Laut OVD-Info nahmen die Sicherheitskräfte allein in Moskau mehr als 800 Menschen fest. Wie Nawalnys Team berichtete, wurde auch dessen Frau Julia am Sonntag festgenommen, kurz nachdem sie ihre Ankunft bei der Kundgebung über die Online-Netzwerke publik gemacht hatte. In Sankt Petersburg wurden mehr als 240 Menschen festgenommen. Örtlichen Medien zufolge setzte die Polizei Tränengas und Elektroschocker gegen die Demonstranten ein. Sicherheitskräfte sperrten den Prachtboulevard Newski-Prospekt. „Das ganze Zentrum ist abgesperrt“, sagte Natalja Grigorjewa, die mit ihrer Tochter zur Kundgebung in Sankt Petersburg kam. „Und gegen wen ist das alles, gegen die eigenen Leute?“ In Nowosibirsk, der drittgrößten Stadt Russlands, gingen nach Berichten des unabhängigen Portals „Taiga“ trotz eisiger Temperaturen von minus 20 Grad mehr als 5000 Menschen auf die Straße. Es habe sich um eine der größten Anti-Regierungs-Proteste der vergangenen Jahre gehandelt. Dutzende Demonstranten entkamen ihrer Festnahme in der Hafenstadt Wladiwostok, indem sie über die zugefrorene Amurbucht vor der Polizei flohen. Der Verband russischer Journalisten meldete landesweit die Festnahme von rund 35 Journalisten. Schon am vergangenen Wochenende waren zehntausende Menschen in mehr als hundert russischen Städten auf die Straße gegangen. Die Sicherheitskräfte gingen teilweise brutal gegen die Protestierenden vor, mehr als 4000 Menschen wurden festgenommen. Zuvor hatte ein Enthüllungsbericht Nawalnys über einen angeblichen Luxus-Palast von Putin an der Schwarzmeerküste die Stimmung weiter angeheizt.

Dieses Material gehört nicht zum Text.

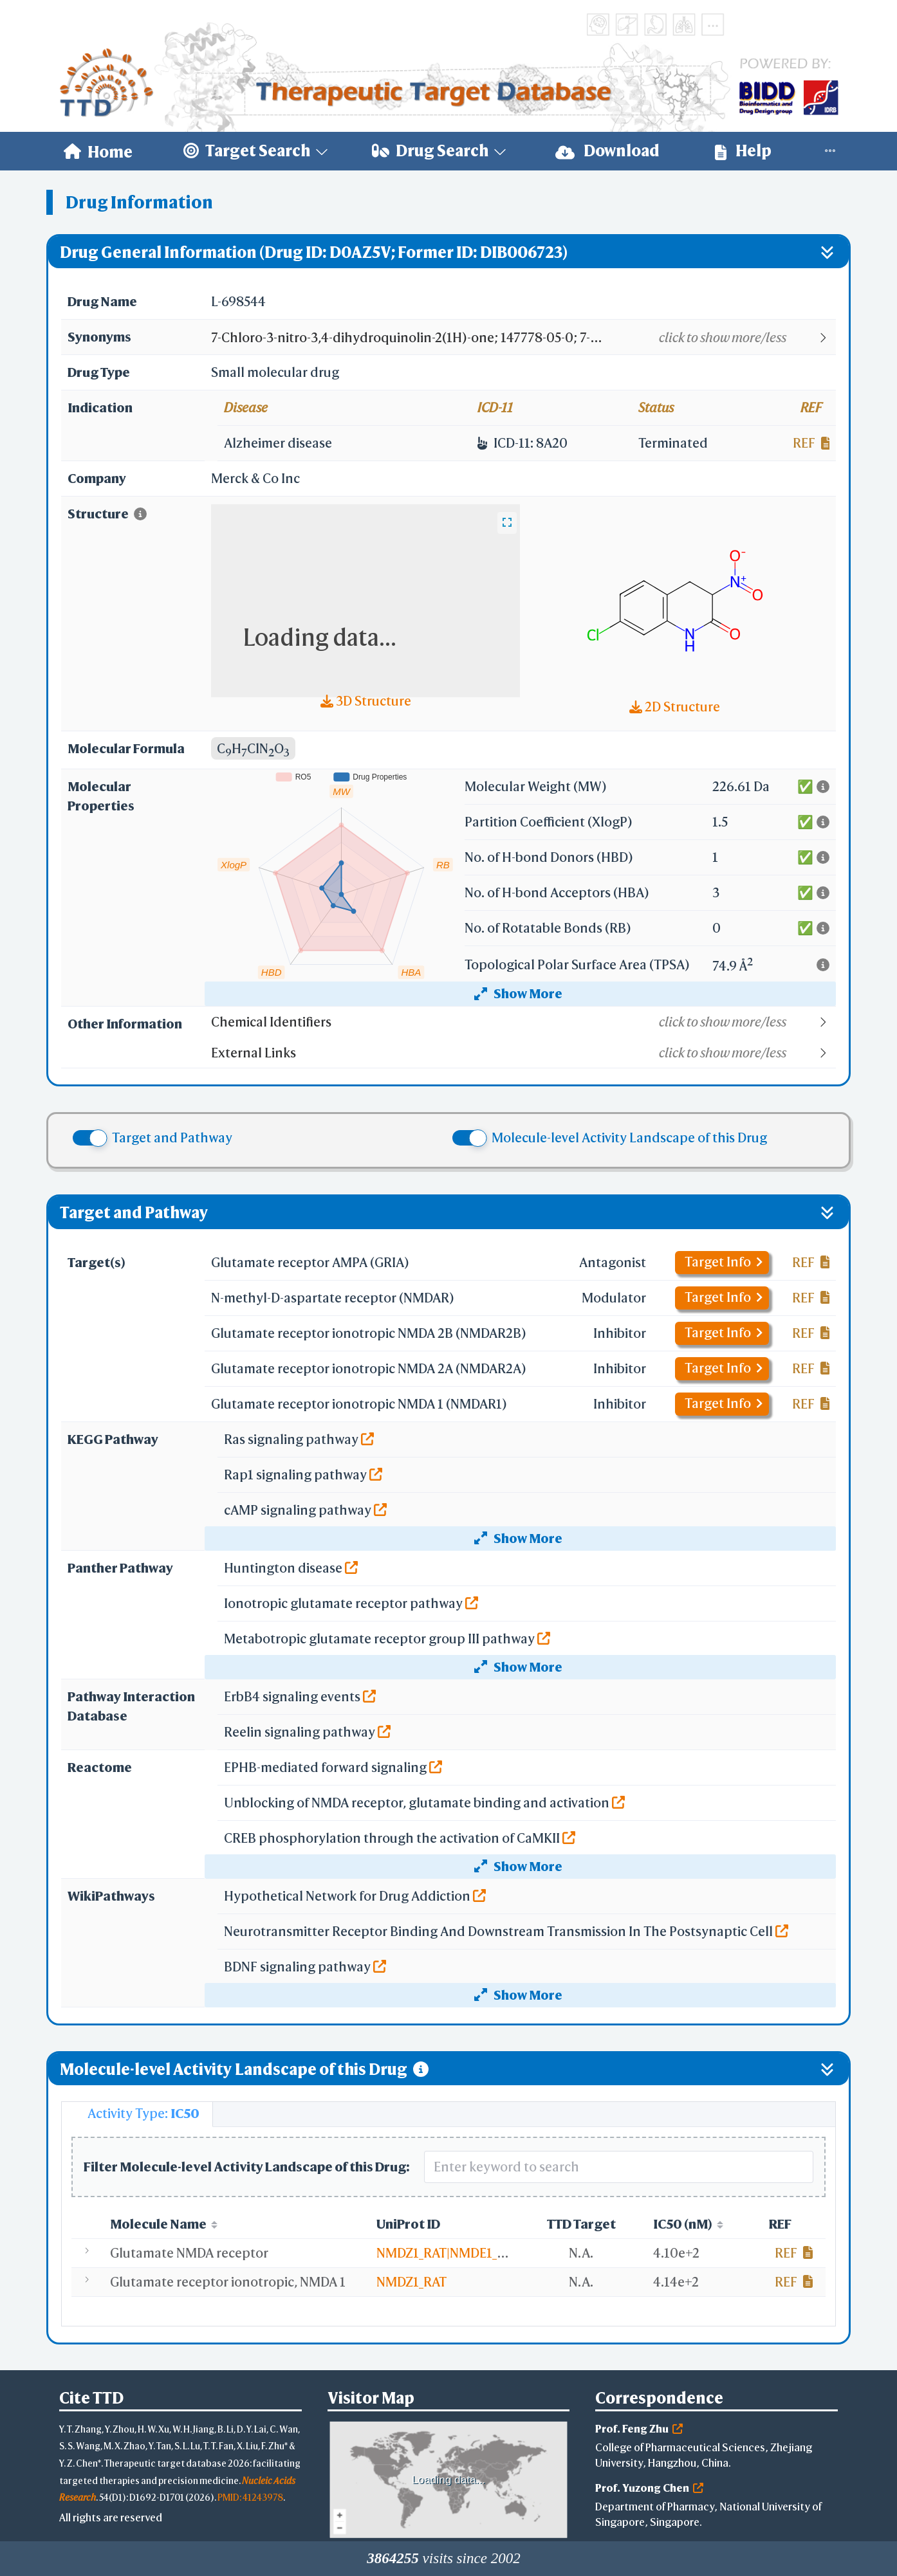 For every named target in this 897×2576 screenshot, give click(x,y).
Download (607, 151)
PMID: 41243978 (250, 2497)
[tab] (137, 2114)
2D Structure (674, 706)
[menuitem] (98, 151)
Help (743, 151)
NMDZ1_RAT (411, 2281)
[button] (523, 337)
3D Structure (365, 700) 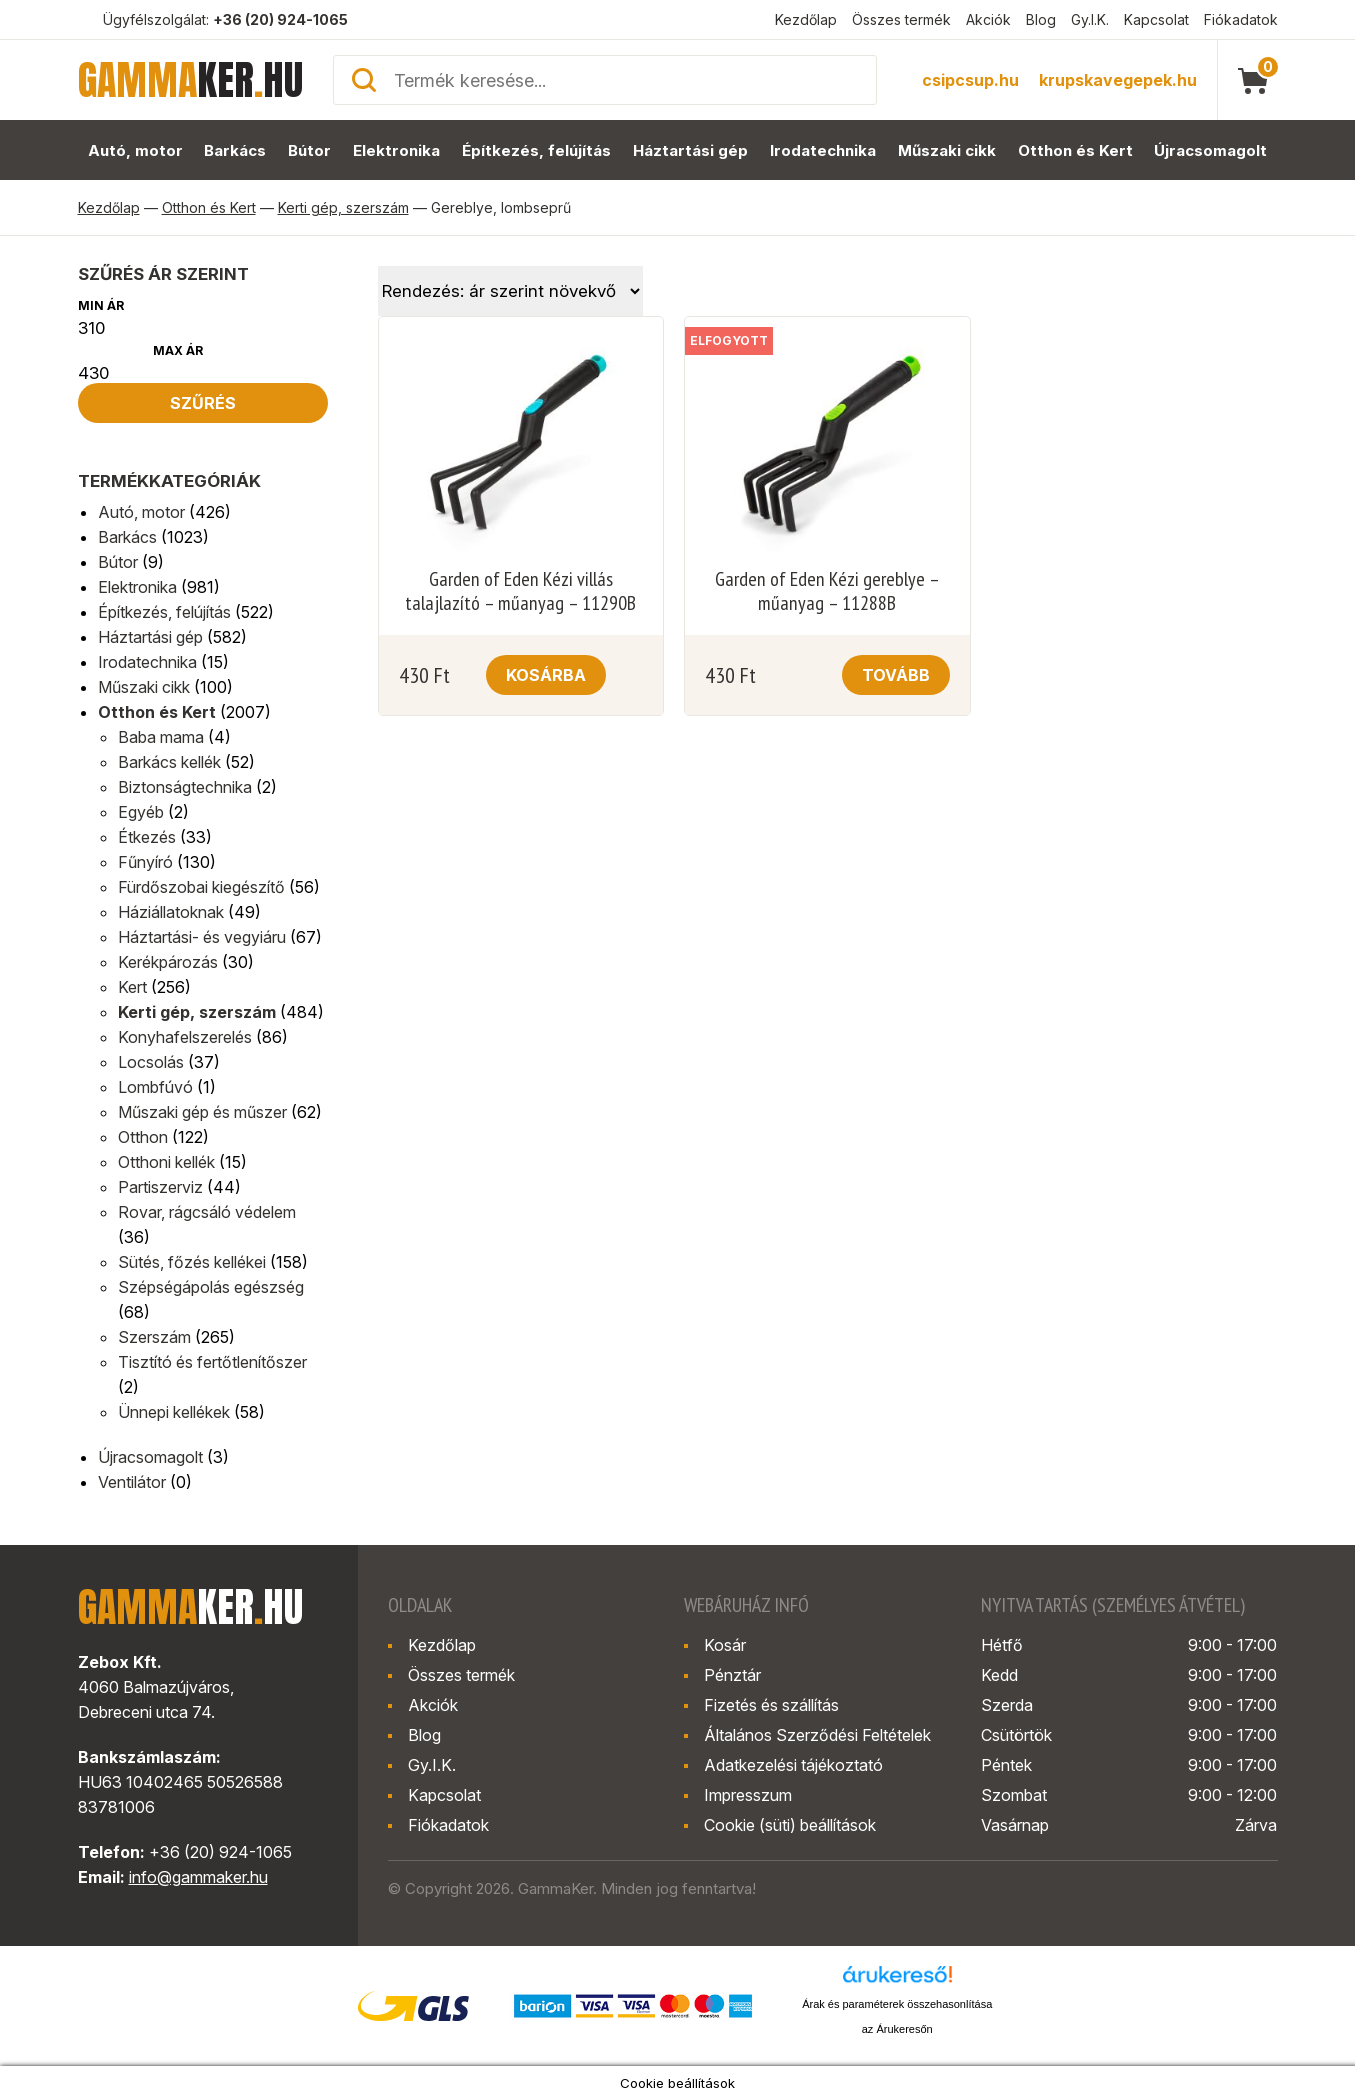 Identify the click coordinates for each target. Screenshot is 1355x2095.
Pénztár (732, 1675)
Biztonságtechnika (185, 787)
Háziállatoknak (171, 912)
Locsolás (151, 1062)
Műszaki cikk (948, 150)
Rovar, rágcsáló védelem (207, 1212)
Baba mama (161, 737)
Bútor (310, 150)
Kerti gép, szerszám (343, 207)
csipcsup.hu (970, 80)
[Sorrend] (510, 291)
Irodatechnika (822, 150)
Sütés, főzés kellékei (192, 1262)
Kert (132, 987)
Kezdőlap (806, 19)
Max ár (178, 350)
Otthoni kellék (166, 1162)
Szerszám (154, 1337)
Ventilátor (132, 1482)
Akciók (988, 19)
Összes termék (901, 19)
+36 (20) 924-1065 (280, 19)
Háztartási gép (690, 150)
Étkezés (147, 837)
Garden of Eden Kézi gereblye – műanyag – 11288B (827, 591)
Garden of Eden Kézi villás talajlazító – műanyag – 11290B (520, 591)
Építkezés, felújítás (537, 150)
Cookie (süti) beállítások (790, 1825)
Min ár (101, 305)
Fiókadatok (1241, 19)
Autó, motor (134, 150)
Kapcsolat (1156, 19)
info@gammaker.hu (198, 1877)
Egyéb (141, 812)
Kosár (725, 1645)
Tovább (896, 675)
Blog (1041, 19)
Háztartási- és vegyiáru (202, 937)
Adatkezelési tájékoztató (793, 1765)
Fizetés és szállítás (771, 1705)
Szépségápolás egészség (211, 1287)
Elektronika (397, 150)
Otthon (143, 1137)
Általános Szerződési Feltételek (817, 1735)
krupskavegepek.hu (1118, 80)
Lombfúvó (155, 1087)
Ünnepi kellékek (174, 1412)
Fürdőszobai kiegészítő (201, 887)
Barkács (235, 150)
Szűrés (203, 403)
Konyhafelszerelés (185, 1037)
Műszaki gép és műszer (202, 1112)
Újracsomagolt (1211, 150)
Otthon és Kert (1076, 150)
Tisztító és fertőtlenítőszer (212, 1362)
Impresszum (748, 1795)
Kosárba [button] (546, 675)
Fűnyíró (145, 862)
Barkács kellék (169, 762)
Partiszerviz (160, 1187)
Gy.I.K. (1090, 19)
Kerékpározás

Nawalny war direkt nach seiner Rückkehr aus Deutschland Mitte Januar in Moskau festgenommen und im Eilverfahren zu 30 Tagen Haft verurteilt worden. In Berlin war der Putin-Kritiker nach einem Giftanschlag behandelt worden, für den er den Kreml verantwortlich macht.

Seine nächste Anhörung vor Gericht soll am 2. Februar stattfinden. Dabei droht ihm die Umwandlung einer Bewährungsstrafe von 2014 in eine Haftstrafe und damit nach Angaben seines Anwalts „etwa zweieinhalb Jahre“ Gefängnis.